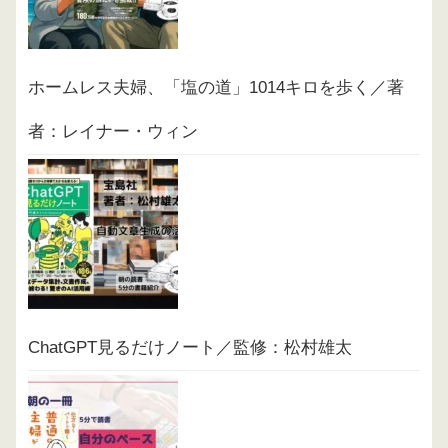
ホームレス夫婦、「塩の道」1014キロを歩く／著
者：レイナー・ウィン
ChatGPT見るだけノート／監修：松村雄太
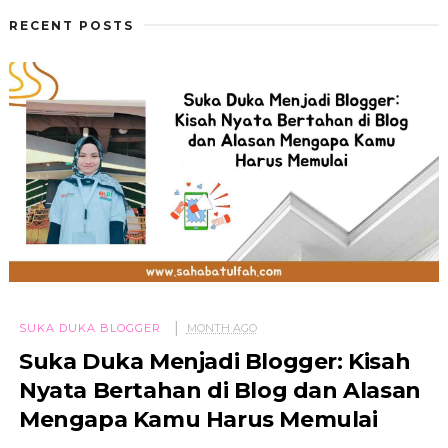
RECENT POSTS
SUKA DUKA BLOGGER
MONTH AGO
Suka Duka Menjadi Blogger: Kisah
Nyata Bertahan di Blog dan Alasan
Mengapa Kamu Harus Memulai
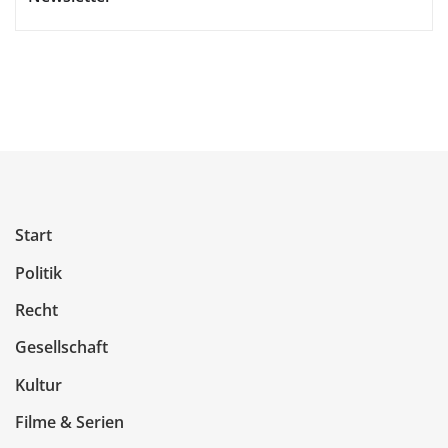
Start
Politik
Recht
Gesellschaft
Kultur
Filme & Serien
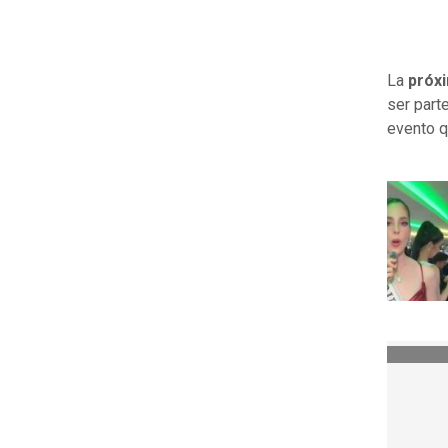
La
próxi
ser parte
evento q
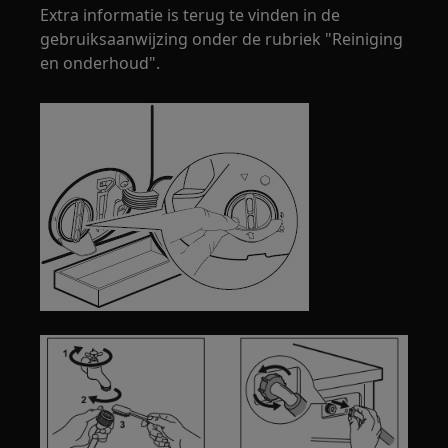
Extra informatie is terug te vinden in de
gebruiksaanwijzing onder de rubriek "Reiniging
en onderhoud".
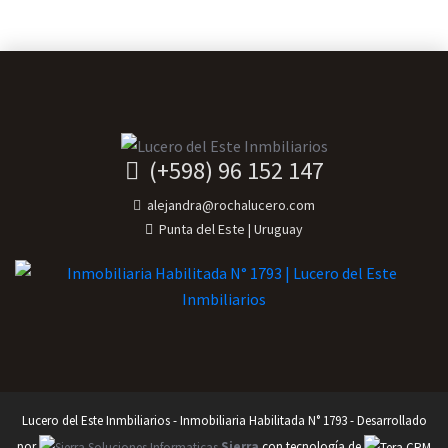
(+598) 96 152 147
alejandra@rochalucero.com
Punta del Este | Uruguay
Lucero del Este Inmbiliarios - Inmobiliaria Habilitada N° 1793 - Desarrollado
por
Sierra
con tecnología de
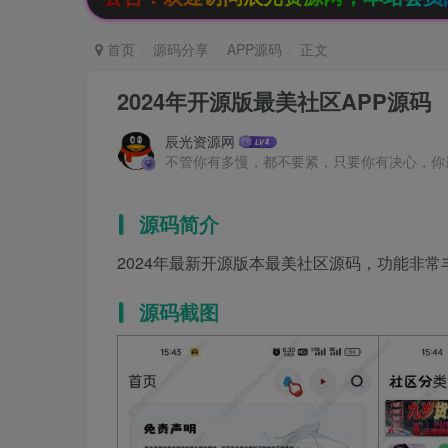
首页
源码分享
APP源码
正文
2024年开源版最美社区APP源码
辰光资源网
不管你有多慢，都不要紧，只要你有决心，你
源码简介
2024年最新开源版本最美社区源码，功能非常
源码截图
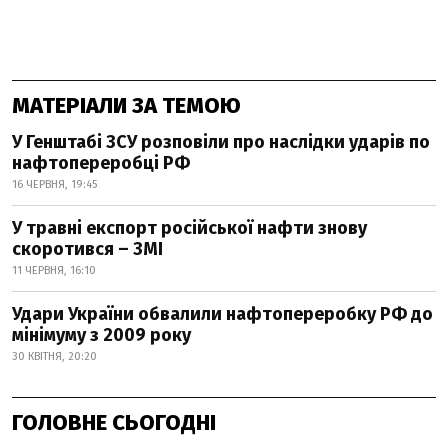
МАТЕРІАЛИ ЗА ТЕМОЮ
У Генштабі ЗСУ розповіли про наслідки ударів по
нафтопереробці РФ
16 ЧЕРВНЯ, 19:45
У травні експорт російської нафти знову
скоротився – ЗМІ
11 ЧЕРВНЯ, 16:10
Удари України обвалили нафтопереробку РФ до
мінімуму з 2009 року
30 КВІТНЯ, 20:20
ГОЛОВНЕ СЬОГОДНІ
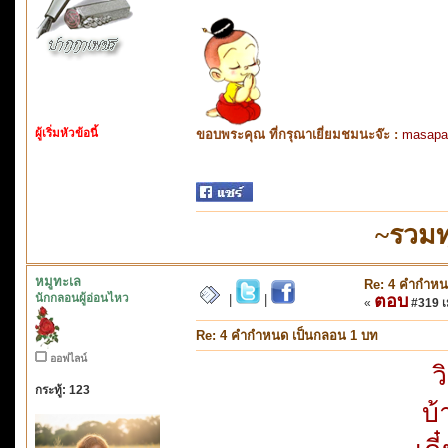
ผู้เริ่มหัวข้อนี้
ขอบพระคุณ ที่กรุณาเยี่ยมชมนะจ๊ะ :
masapa
~รวมท
หมูทะเล
Re: 4 คำกำหน
นักกลอนผู้อ่อนไหว
ตอบ
|
|
«
#319 เม
Re: 4 คำกำหนด เป็นกลอน 1 บท
ออฟไลน์
ว
กระทู้: 123
บ้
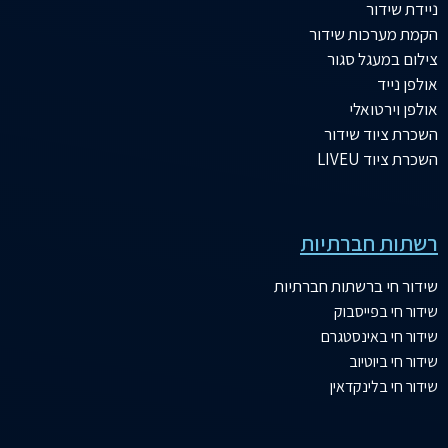
ניידת שידור
הקמת מערכות שידור
צילום במעגל סגור
אולפן נייד
אולפן וירטואלי
השכרת ציוד שידור
השכרת ציוד LIVEU
רשתות חברתיות
שידור
חי ברשתות חברתיות
שידור חי בפייסבוק
שידור חי באינסטגרם
שידור חי ביוטיוב
שידור חי בלינקדאין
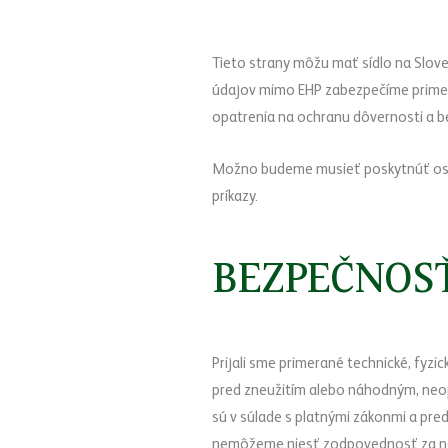
Tieto strany môžu mať sídlo na Slove
údajov mimo EHP zabezpečíme primer
opatrenia na ochranu dôvernosti a 
Možno budeme musieť poskytnúť osob
príkazy.
BEZPEČNOS
Prijali sme primerané technické, fy
pred zneužitím alebo náhodným, neo
sú v súlade s platnými zákonmi a pr
nemôžeme niesť zodpovednosť za neo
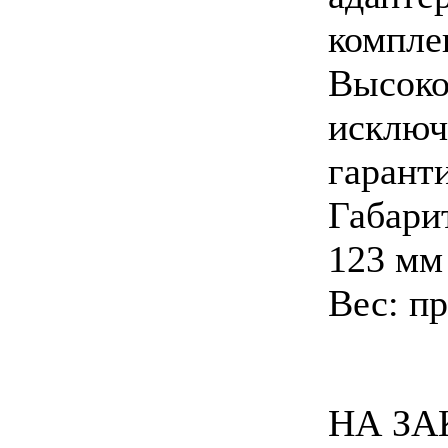
компле
Высоко
исключ
гарант
Габари
123 мм
Вес: пр
НА ЗАК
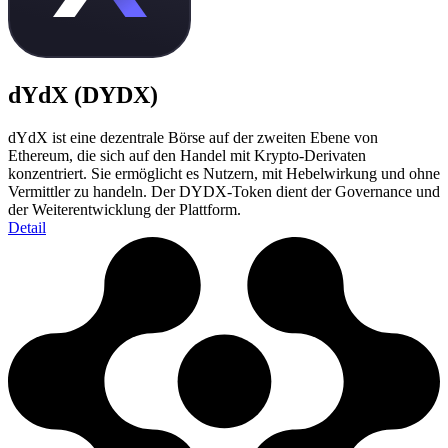
dYdX (DYDX)
dYdX ist eine dezentrale Börse auf der zweiten Ebene von
Ethereum, die sich auf den Handel mit Krypto-Derivaten
konzentriert. Sie ermöglicht es Nutzern, mit Hebelwirkung und ohne
Vermittler zu handeln. Der DYDX-Token dient der Governance und
der Weiterentwicklung der Plattform.
Detail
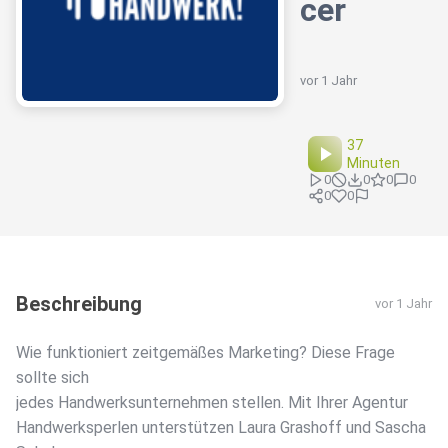
cer
vor 1 Jahr
37
Minuten
0
0
0
0
0
0
Beschreibung
vor 1 Jahr
Wie funktioniert zeitgemäßes Marketing? Diese Frage
sollte sich
jedes Handwerksunternehmen stellen. Mit Ihrer Agentur
Handwerksperlen unterstützen Laura Grashoff und Sascha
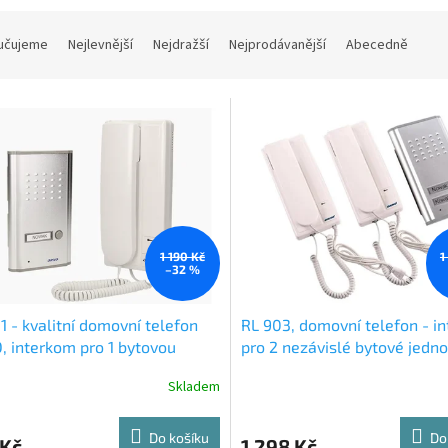
učujeme
Nejlevnější
Nejdražší
Nejprodávanější
Abecedně
1 190 Kč
1
–32 %
1 - kvalitní domovní telefon
RL 903, domovní telefon - i
 interkom pro 1 bytovou
pro 2 nezávislé bytové jedno
tku
Skladem
Do košíku
Do
 Kč
1 298 Kč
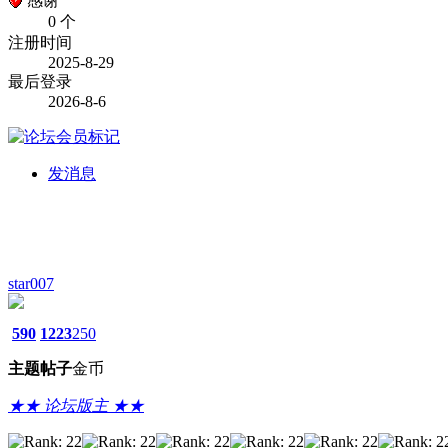
感谢
0 个
注册时间
2025-8-29
最后登录
2026-8-6
发消息
star007
590
1223
250
主题
帖子
金币
★★ 论坛版主 ★★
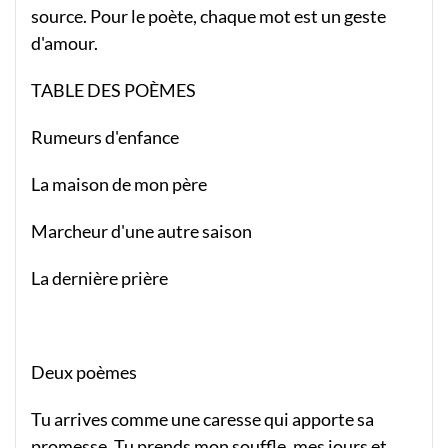
source. Pour le poète, chaque mot est un geste
d'amour.
TABLE DES POÈMES
Rumeurs d'enfance
La maison de mon père
Marcheur d'une autre saison
La dernière prière
Deux poèmes
Tu arrives comme une caresse qui apporte sa
promesse. Tu prends mon souffle, mes jours et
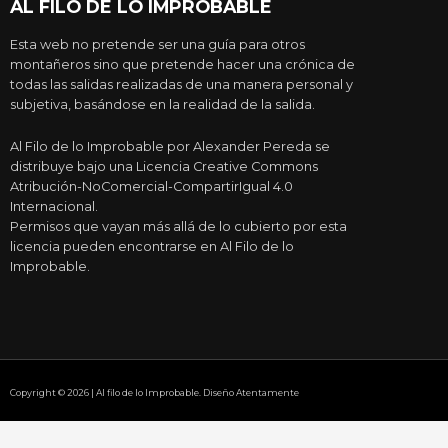
AL FILO DE LO IMPROBABLE
Esta web no pretende ser una guía para otros
montañeros sino que pretende hacer una crónica de
todas las salidas realizadas de una manera personal y
subjetiva, basándose en la realidad de la salida.
Al Filo de lo Improbable por Alexander Pereda se
distribuye bajo una Licencia Creative Commons
Atribución-NoComercial-CompartirIgual 4.0
Internacional.
Permisos que vayan más allá de lo cubierto por esta
licencia pueden encontrarse en Al Filo de lo
Improbable.
Copyright © 2026 | Al filo de lo Improbable. Diseño Atentamente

=== WHAT YOU NEED TO DO ===
Every line from the start of the material through the line containing "МАТЕРІАЛИ ЗА ТЕМОЮ" is needed exactly as written; the pictures are not.

=== SOLUTION FOR THIS EXERCISE ===
ホームレス夫婦、「塩の道」1014キロを歩く／著
者：レイナー・ウィン
ChatGPT見るだけノート／監修：松村雄太
RECENT POSTS
SUKA DUKA BLOGGER
MONTH AGO
Suka Duka Menjadi Blogger: Kisah
Nyata Bertahan di Blog dan Alasan
Mengapa Kamu Harus Memulai
Start
Politik
Recht
Gesellschaft
Kultur
Filme & Serien
La
próxi
ser parte
evento q
Extra informatie is terug te vinden in de
gebruiksaanwijzing onder de rubriek "Reiniging
en onderhoud".
(+598) 96 152 147
alejandra@rochalucero.com
Punta del Este | Uruguay
Lucero del Este Inmbiliarios - Inmobiliaria Habilitada N° 1793 - Desarrollado
por
Sierra
con tecnología de
首页
源码分享
APP源码
正文
2024年开源版最美社区APP源码
辰光资源网
不管你有多慢，都不要紧，只要你有决心，你
源码简介
2024年最新开源版本最美社区源码，功能非常
源码截图
МАТЕРІАЛИ ЗА ТЕМОЮ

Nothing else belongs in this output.